Most kids find it more important to be playing a game with their friends rather than just fulfilling their own selfish needs. Play of almost any kind helps to train self-control—a big building block for success later in life, especially nowadays in our era of digital distractions.
Goal setting is taught at a young age. Kids are more driven to obey rules or perform a task if they know there’s a pot of gold at the end of the rainbow. Many children’s stories are built around this thinking. This is true for any age, of course, so it isn’t only applicable to kids.
You can reward your child with playtime and their favourite snacks after they have finished their homework, or prepare something extra when they get a high grade: like surprising them with a new toy that they’ve got their hearts set on.
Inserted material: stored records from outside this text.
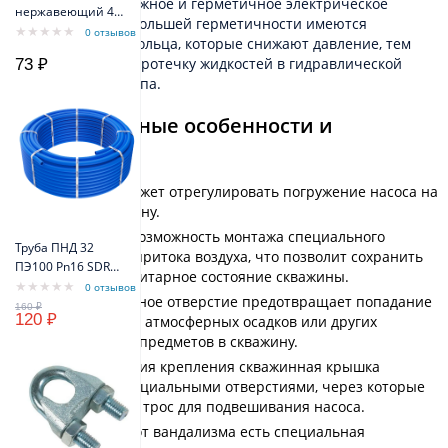
максимально надёжное и герметичное электрическое
нержавеющий 4,0
соединение. Для большей герметичности имеются
мм
0 отзывов
уплотнительные кольца, которые снижают давление, тем
самым исключая протечку жидкостей в гидравлической
73 ₽
системе любого типа.
Конструктивные особенности и
материалы
Крышка поможет отрегулировать погружение насоса на
нужную глубину.
Существует возможность монтажа специального
Труба ПНД 32
клапана для притока воздуха, что позволит сохранить
ПЭ100 Pn16 SDR11
отличное санитарное состояние скважины.
(синий цвет)
0 отзывов
Вентиляционное отверстие предотвращает попадание
VODOS Standart
120 ₽
пыли, мусора, атмосферных осадков или других
посторонних предметов в скважину.
Для облегчения крепления скважинная крышка
снабжена специальными отверстиями, через которые
пропускается трос для подвешивания насоса.
Для защиты от вандализма есть специальная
Rewarding good behaviour will increase their sense of self-discipline and self-esteem.
Play helps your children grow emotionally, it is joyful and provides an antidote for anxiety and stress. Going out and about in fresh air and nature has a calming effect on the whole body, which also reduces stress and in the long run lowers the risk of disorders or phobias developing.
Bubbles for little kids, bouncy balls, or frisbees are all easy ways to play outside and get the endorphins going as well as fine-tuning motor skills, developing hand-eye coordination, the ability to focus and pay attention, and self-control.
Sometimes play is completely spontaneous and unplanned. Other times, it’s planned, but the child chooses to make a detour and alters the initial intention. This sense of the unknown provides kids with a testing ground for life and strengthens a flexible and adaptable mindset (as opposed to a rigidly fixed one)—a vital life skill. Even with nothing more than a few cardboard boxes and their imagination, kids are able to play for hours and become anybody they want to be as they triumph over challenges and set off on adventures.
Whether it’s a simple puzzle, a Rubik’s cube, a maze, or a riddle, brain-teasers deliver a wealth of benefits. They help to build patience and memory mapping, enhance dexterity and spatial awareness, as well as shape recognition, self-esteem, hand-eye coordination, and topic-specific knowledge.
Toys like Rubik’s cubes, for example, can often be used to break negative habits such as nail-biting. If we can make problem-solving fun for our kids, their future is bright because they’ll have it ingrained in them not to shy away from obstacles, but rather embrace them with a positive attitude.
And it’s not just kids. Recently, an inspiring Rubik’s cube movement for blind people has started to grow in Hong Kong. A distinguished corporate trainer named Sir Paul lost his vision in his early 50s. After dealing with an initial bout of depression, he challenged himself to solve a Rubik’s cube despite his lack of sight. Since then, not only has he rededicated himself to being an independent corporate trainer, his business is now stronger than ever. If that’s not inspiring, we don’t know what is!
Many kids start “building” things with simple wooden blocks, coloured or not. They then progress to connecting plastic bricks such as Lego or MegaBlox, and may even continue all the way up the scale to building Vex Robotics, and end up providing the tools for the problem solvers of tomorrow.
Whichever forms of building are being used, these are powerful learning tools. Studies suggest that they help with language skills, expand the capacity for divergent, non-linear thinking, boost complex thinking, and improve social competence as well as engineering skills. Last but not least, complex block-play is also linked to a higher IQ and better maths achievements. Time to dust off the old Lego blocks?